- **Exercise**
Please transcribe exactly, and only, the lines of the data below between the line holding "Image resolution: width=249, height=2576." and the line holding "[Odpri navigacijo] (225, 20)", inclusive.

- **Entries provided**
==================================================

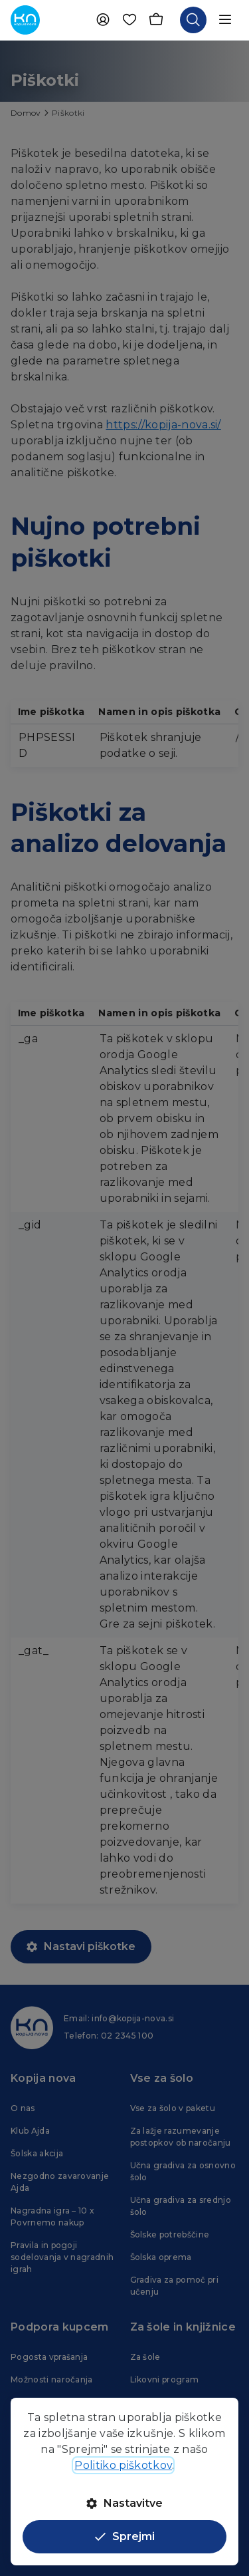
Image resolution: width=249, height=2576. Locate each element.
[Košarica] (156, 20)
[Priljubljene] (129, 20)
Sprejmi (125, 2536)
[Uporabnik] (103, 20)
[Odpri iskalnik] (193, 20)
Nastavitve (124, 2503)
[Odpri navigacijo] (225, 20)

==================================================

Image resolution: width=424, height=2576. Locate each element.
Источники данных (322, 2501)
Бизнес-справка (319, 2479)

==================================================

- **Written solution**
Image resolution: width=249, height=2576. Locate each element.
[Košarica] (156, 20)
[Priljubljene] (129, 20)
Sprejmi (125, 2536)
[Uporabnik] (103, 20)
[Odpri iskalnik] (193, 20)
Nastavitve (124, 2503)
[Odpri navigacijo] (225, 20)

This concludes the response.